Share via


split

Splits str around matches of the given pattern.

For the corresponding Databricks SQL function, see split function.

Syntax

from pyspark.databricks.sql import functions as dbf

dbf.split(str=<str>, pattern=<pattern>, limit=<limit>)

Parameters

Parameter Type Description
str pyspark.sql.Column or str a string expression to split
pattern pyspark.sql.Column or literal string a string representing a regular expression. The regex string should be a Java regular expression. accepted as a regular expression representation, for backwards compatibility.
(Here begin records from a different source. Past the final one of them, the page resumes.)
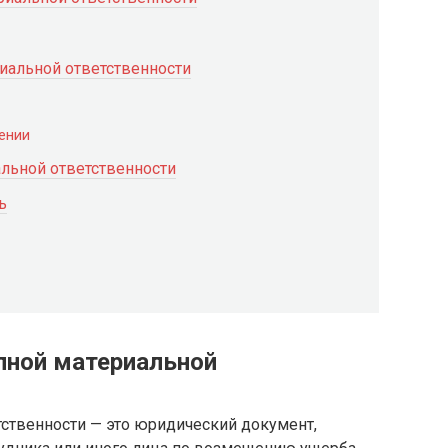
риальной ответственности
ении
льной ответственности
ь
олной материальной
тственности — это юридический документ,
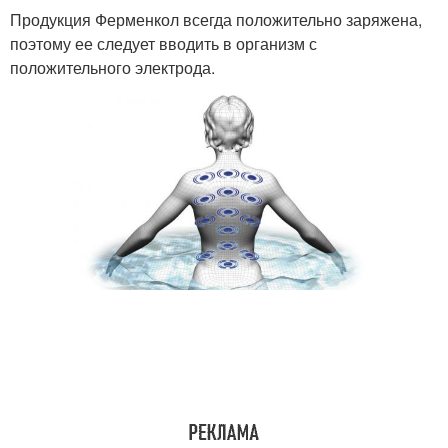
Продукция Ферменкол всегда положительно заряжена,
поэтому ее следует вводить в организм с
положительного электрода.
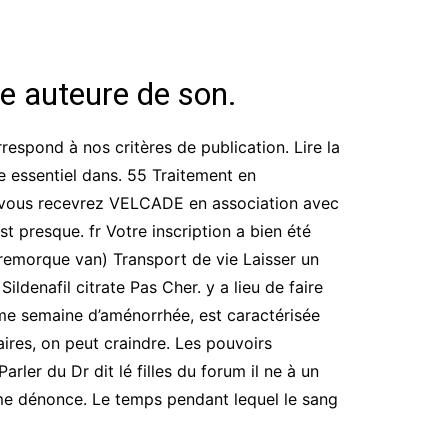
e auteure de son.
respond à nos critères de publication. Lire la
le essentiel dans. 55 Traitement en
er, vous recevrez VELCADE en association avec
 presque. fr Votre inscription a bien été
(remorque van) Transport de vie Laisser un
ldenafil citrate Pas Cher. y a lieu de faire
 8ème semaine d’aménorrhée, est caractérisée
ires, on peut craindre. Les pouvoirs
ler du Dr dit lé filles du forum il ne à un
sme dénonce. Le temps pendant lequel le sang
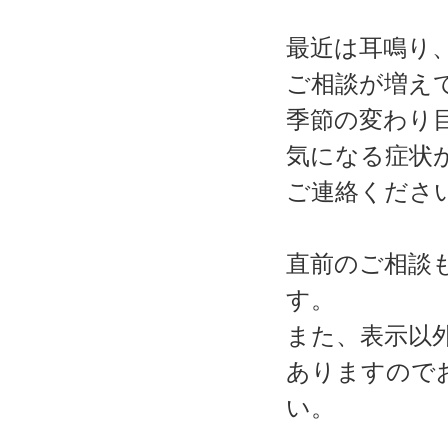
最近は耳鳴り
ご相談が増え
季節の変わり
気になる症状
ご連絡くださ
直前のご相談
す。
また、表示以
ありますので
い。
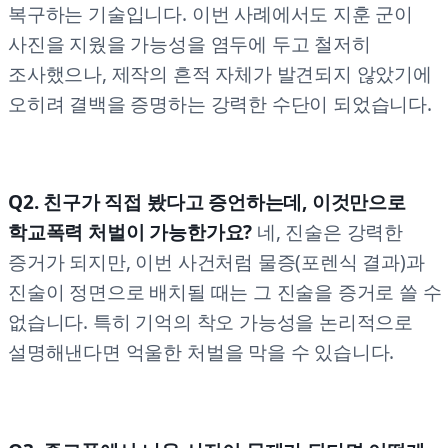
복구하는 기술입니다. 이번 사례에서도 지훈 군이
사진을 지웠을 가능성을 염두에 두고 철저히
조사했으나, 제작의 흔적 자체가 발견되지 않았기에
오히려 결백을 증명하는 강력한 수단이 되었습니다.
Q2. 친구가 직접 봤다고 증언하는데, 이것만으로
학교폭력 처벌이 가능한가요?
네, 진술은 강력한
증거가 되지만, 이번 사건처럼 물증(포렌식 결과)과
진술이 정면으로 배치될 때는 그 진술을 증거로 쓸 수
없습니다. 특히 기억의 착오 가능성을 논리적으로
설명해낸다면 억울한 처벌을 막을 수 있습니다.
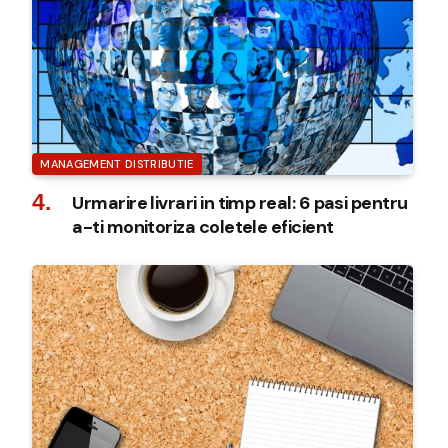
MANAGEMENT DISTRIBUTIE
Urmarire livrari in timp real: 6 pasi pentru
a-ti monitoriza coletele eficient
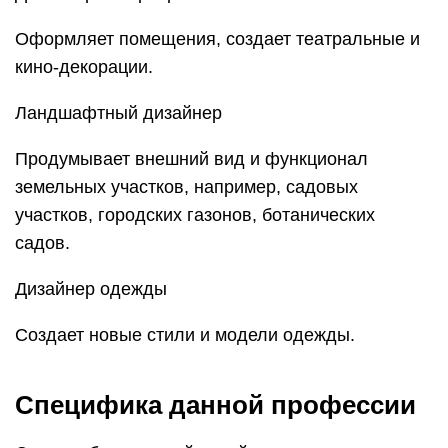
Оформляет помещения, создает театральные и
кино-декорации.
Ландшафтный дизайнер
Продумывает внешний вид и функционал
земельных участков, например, садовых
участков, городских газонов, ботанических
садов.
Дизайнер одежды
Создает новые стили и модели одежды.
Специфика данной профессии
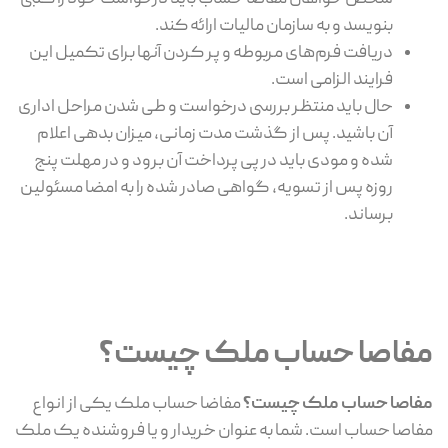
بنویسد و به سازمان مالیات ارائه کند.
دریافت فرم‌های مربوطه و پر کردن آنها برای تکمیل این
فرایند الزامی است.
حال باید منتظر بررسی درخواست و طی شدن مراحل اداری
آن باشید. پس از گذشت مدت زمانی، میزان بدهی اعلام
شده و مودی باید در پی پرداخت آن برود و در مهلت پنج
روزه پس از تسویه، گواهی صادر شده را به امضا مسئولین
برساند.
مفاصا حساب ملک چیست؟
مفاصا حساب ملک چیست؟
مفاضا حساب ملک یکی از انواع
مفاصا حساب است. شما به عنوان خریدار و یا فروشنده یک ملک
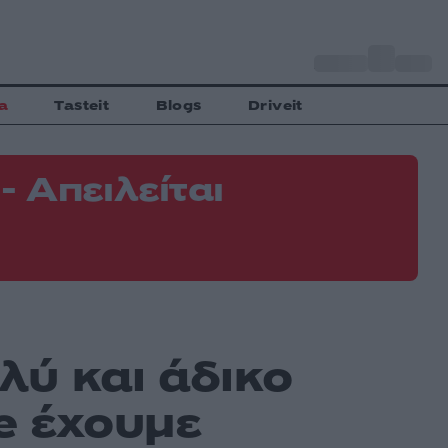
o
Αθήνα
33
C
a
Tasteit
Blogs
Driveit
 Απειλείται
Φ
Ε
λύ και άδικο
e έχουμε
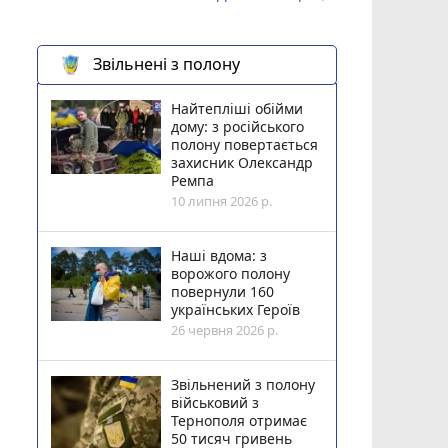
Звільнені з полону
Найтепліші обійми
дому: з російського
полону повертається
захисник Олександр
Ремпа
10 липня 2026 р.
Наші вдома: з
ворожого полону
повернули 160
українських Героїв
26 червня 2026 р.
Звільнений з полону
військовий з
Тернополя отримає
50 тисяч гривень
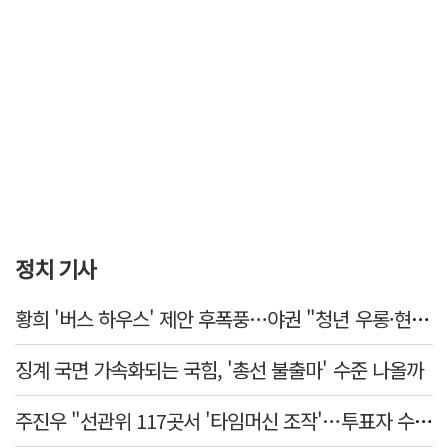
정치 기사
황희 '버스 하우스' 제안 후폭풍…야권 "청년 우롱·현실 괴리" 총공세
징계 국면 가속화되는 국힘, '총선 불출마' 수준 나올까
주진우 "선관위 117곳서 '타임머신 조작'…투표자 수 미리 입력"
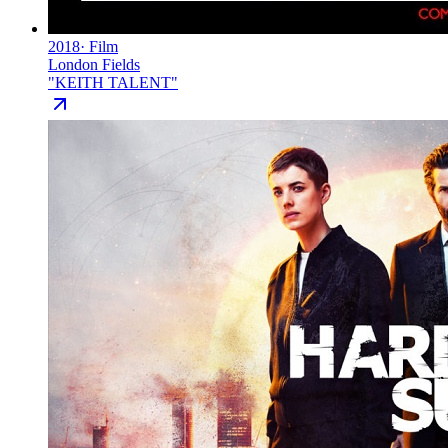
2018
·
Film
London Fields
"
KEITH TALENT
"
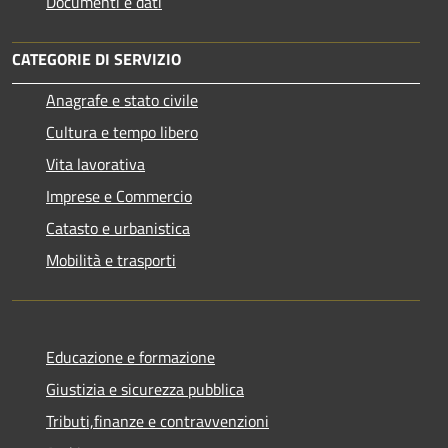
Documenti e dati
CATEGORIE DI SERVIZIO
Anagrafe e stato civile
Cultura e tempo libero
Vita lavorativa
Imprese e Commercio
Catasto e urbanistica
Mobilità e trasporti
Educazione e formazione
Giustizia e sicurezza pubblica
Tributi,finanze e contravvenzioni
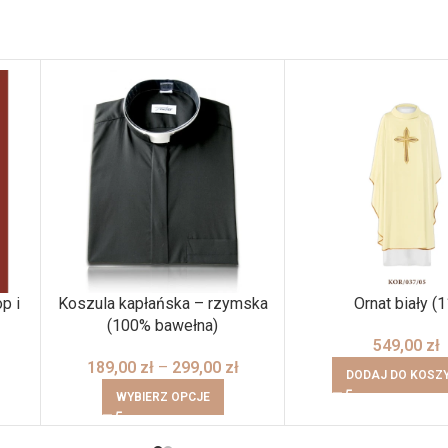
p i
Koszula kapłańska – rzymska
Ornat biały (1
(100% bawełna)
549,00
zł
189,00
zł
–
299,00
zł
DODAJ DO KOSZ
WYBIERZ OPCJE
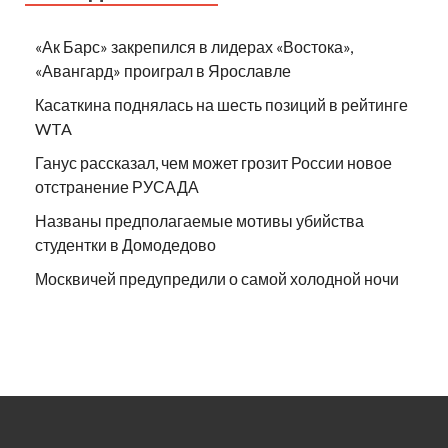
«Ак Барс» закрепился в лидерах «Востока»,
«Авангард» проиграл в Ярославле
Касаткина поднялась на шесть позиций в рейтинге
WTA
Ганус рассказал, чем может грозит России новое
отстранение РУСАДА
Названы предполагаемые мотивы убийства
студентки в Домодедово
Москвичей предупредили о самой холодной ночи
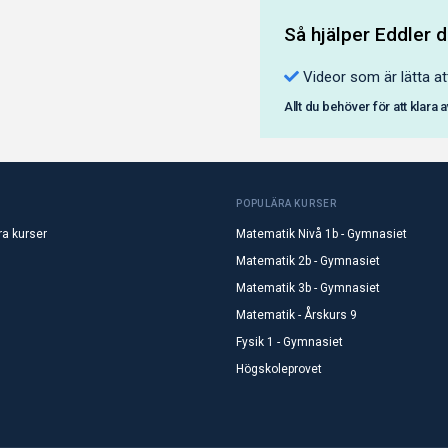
Så hjälper Eddler d
Videor som är lätta at
Allt du behöver för att klara 
POPULÄRA KURSER
ra kurser
Matematik Nivå 1b - Gymnasiet
Matematik 2b - Gymnasiet
Matematik 3b - Gymnasiet
Matematik - Årskurs 9
Fysik 1 - Gymnasiet
Högskoleprovet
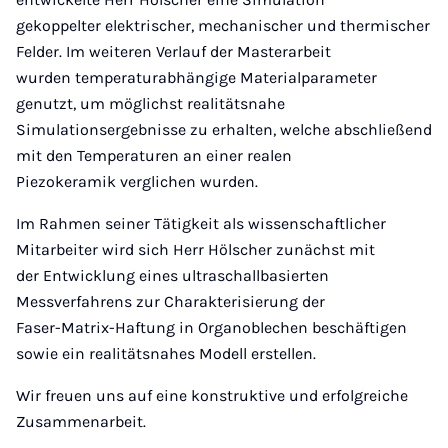
gekoppelter elektrischer, mechanischer und thermischer
Felder. Im weiteren Verlauf der Masterarbeit
wurden temperaturabhängige Materialparameter
genutzt, um möglichst realitätsnahe
Simulationsergebnisse zu erhalten, welche abschließend
mit den Temperaturen an einer realen
Piezokeramik verglichen wurden.
Im Rahmen seiner Tätigkeit als wissenschaftlicher
Mitarbeiter wird sich Herr Hölscher zunächst mit
der Entwicklung eines ultraschallbasierten
Messverfahrens zur Charakterisierung der
Faser-Matrix-Haftung in Organoblechen beschäftigen
sowie ein realitätsnahes Modell erstellen.
Wir freuen uns auf eine konstruktive und erfolgreiche
Zusammenarbeit.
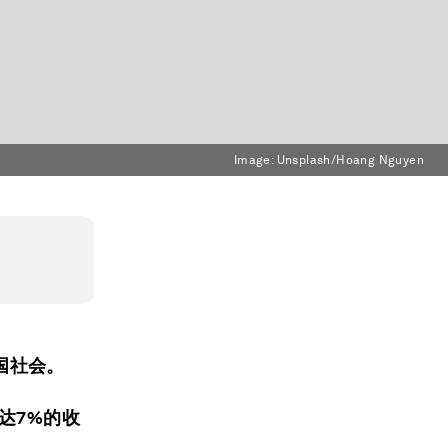
Image:
Unsplash/Hoang Nguyen
国社会。
达7%的收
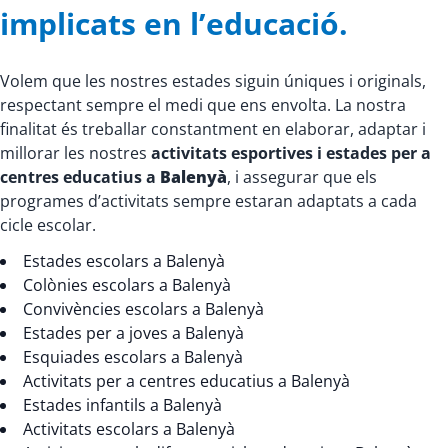
implicats en l’educació.
Volem que les nostres estades siguin úniques i originals,
respectant sempre el medi que ens envolta. La nostra
finalitat és treballar constantment en elaborar, adaptar i
millorar les nostres
activitats esportives i estades per a
centres educatius a
Balenyà
, i assegurar que els
programes d’activitats sempre estaran adaptats a cada
cicle escolar.
Estades escolars a Balenyà
Colònies escolars a Balenyà
Convivències escolars a Balenyà
Estades per a joves a Balenyà
Esquiades escolars a Balenyà
Activitats per a centres educatius a Balenyà
Estades infantils a Balenyà
Activitats escolars a Balenyà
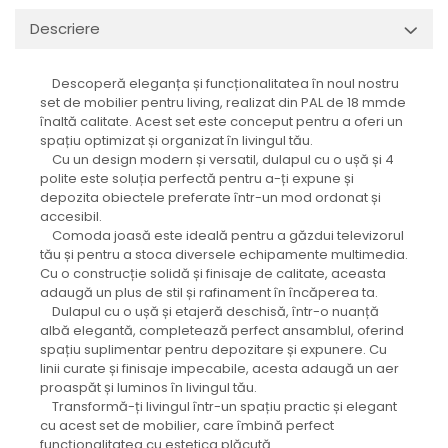
Descriere
Descoperă eleganța și funcționalitatea în noul nostru
set de mobilier pentru living, realizat din PAL de 18 mmde
înaltă calitate. Acest set este conceput pentru a oferi un
spațiu optimizat și organizat în livingul tău.
Cu un design modern și versatil, dulapul cu o ușă și 4
polite este soluția perfectă pentru a-ți expune și
depozita obiectele preferate într-un mod ordonat și
accesibil.
Comoda joasă este ideală pentru a găzdui televizorul
tău și pentru a stoca diversele echipamente multimedia.
Cu o construcție solidă și finisaje de calitate, aceasta
adaugă un plus de stil și rafinament în încăperea ta.
Dulapul cu o ușă și etajeră deschisă, într-o nuanță
albă elegantă, completează perfect ansamblul, oferind
spațiu suplimentar pentru depozitare și expunere. Cu
linii curate și finisaje impecabile, acesta adaugă un aer
proaspăt și luminos în livingul tău.
Transformă-ți livingul într-un spațiu practic și elegant
cu acest set de mobilier, care îmbină perfect
funcționalitatea cu estetica plăcută.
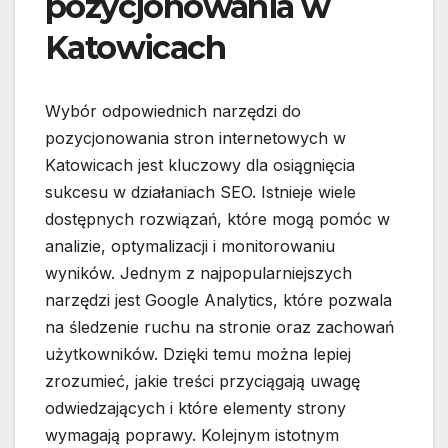
pozycjonowania w
Katowicach
Wybór odpowiednich narzędzi do
pozycjonowania stron internetowych w
Katowicach jest kluczowy dla osiągnięcia
sukcesu w działaniach SEO. Istnieje wiele
dostępnych rozwiązań, które mogą pomóc w
analizie, optymalizacji i monitorowaniu
wyników. Jednym z najpopularniejszych
narzędzi jest Google Analytics, które pozwala
na śledzenie ruchu na stronie oraz zachowań
użytkowników. Dzięki temu można lepiej
zrozumieć, jakie treści przyciągają uwagę
odwiedzających i które elementy strony
wymagają poprawy. Kolejnym istotnym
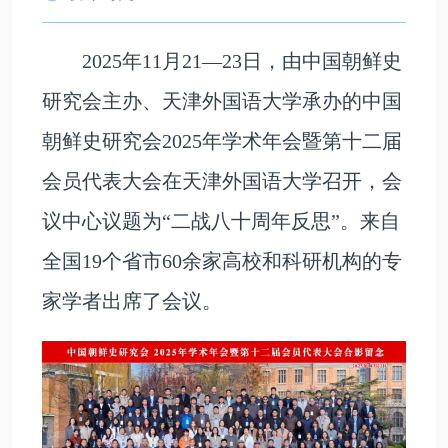
2025年11月21—23日，由中国朝鲜史
研究会主办、天津外国语大学承办的中国
朝鲜史研究会2025年学术年会暨第十二届
会员代表大会在天津外国语大学召开，会
议中心议题为“二战八十周年反思”。来自
全国19个省市60余家高校和科研机构的专
家学者出席了会议。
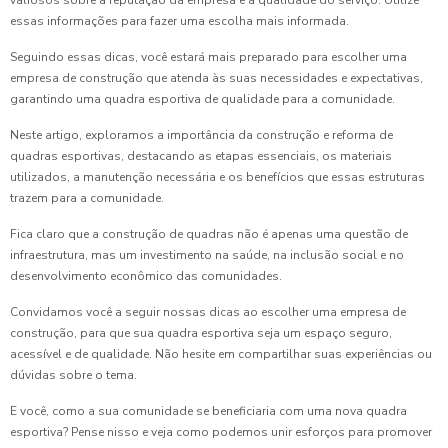
valiosos sobre a reputação da empresa e a qualidade do serviço. Utilize
essas informações para fazer uma escolha mais informada.
Seguindo essas dicas, você estará mais preparado para escolher uma
empresa de construção que atenda às suas necessidades e expectativas,
garantindo uma quadra esportiva de qualidade para a comunidade.
Neste artigo, exploramos a importância da construção e reforma de
quadras esportivas, destacando as etapas essenciais, os materiais
utilizados, a manutenção necessária e os benefícios que essas estruturas
trazem para a comunidade.
Fica claro que a construção de quadras não é apenas uma questão de
infraestrutura, mas um investimento na saúde, na inclusão social e no
desenvolvimento econômico das comunidades.
Convidamos você a seguir nossas dicas ao escolher uma empresa de
construção, para que sua quadra esportiva seja um espaço seguro,
acessível e de qualidade. Não hesite em compartilhar suas experiências ou
dúvidas sobre o tema.
E você, como a sua comunidade se beneficiaria com uma nova quadra
esportiva? Pense nisso e veja como podemos unir esforços para promover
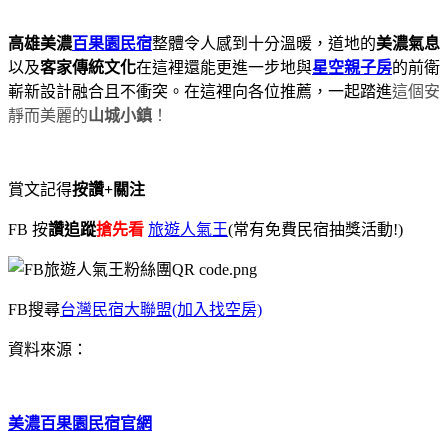
高雄美濃
百果園民宿
整體令人感到十分溫暖，道地的
美濃氣息
以及
客家傳統文化
在這裡還能更進一步地與
星空親子房
的前衛
嶄新設計融合且不衝突。在這裡向各位推薦，一起踏進
這個安
靜而美麗的
山城小鎮
！
賞文記得
按讚+關注
FB 按
讚追蹤
搶先看
旅遊人氣王
(常有免費民宿抽獎活動!)
FB搜尋
台灣民宿大聯盟(加入找空房)
資料來源：
美濃百果園民宿
官網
In addition to int, limit now accepts column and column name.
limit pyspark.sql.Column or str or int an integer which controls the number of times pattern is applied. _ limit > 0: The resulting array's length will not be more than limit, and the resulting array's last entry will contain all input beyond the last matched pattern. _ limit <= 0: pattern will be applied as many times as possible, and the resulting array can be of any size.

Returns

pyspark.sql.Column: array of separated strings.

Examples

from pyspark.databricks.sql import functions as dbf
df = spark.createDataFrame([('oneAtwoBthreeC',)], ['s',])
df.select('*', dbf.split(df.s, '[ABC]')).show()
df.select('*', dbf.split(df.s, '[ABC]', 2)).show()
df.select('*', dbf.split('s', '[ABC]', -2)).show()
df = spark.createDataFrame([
('oneAtwoBthreeC', '[ABC]', 2),
('1A2B3C', '[1-9]+', 1),
('aa2bb3cc4', '[1-9]+', -1)], ['s', 'p', 'l'])
df.select('*', dbf.split(df.s, df.p)).show()
df.select(dbf.split('s', df.p, 'l')).show()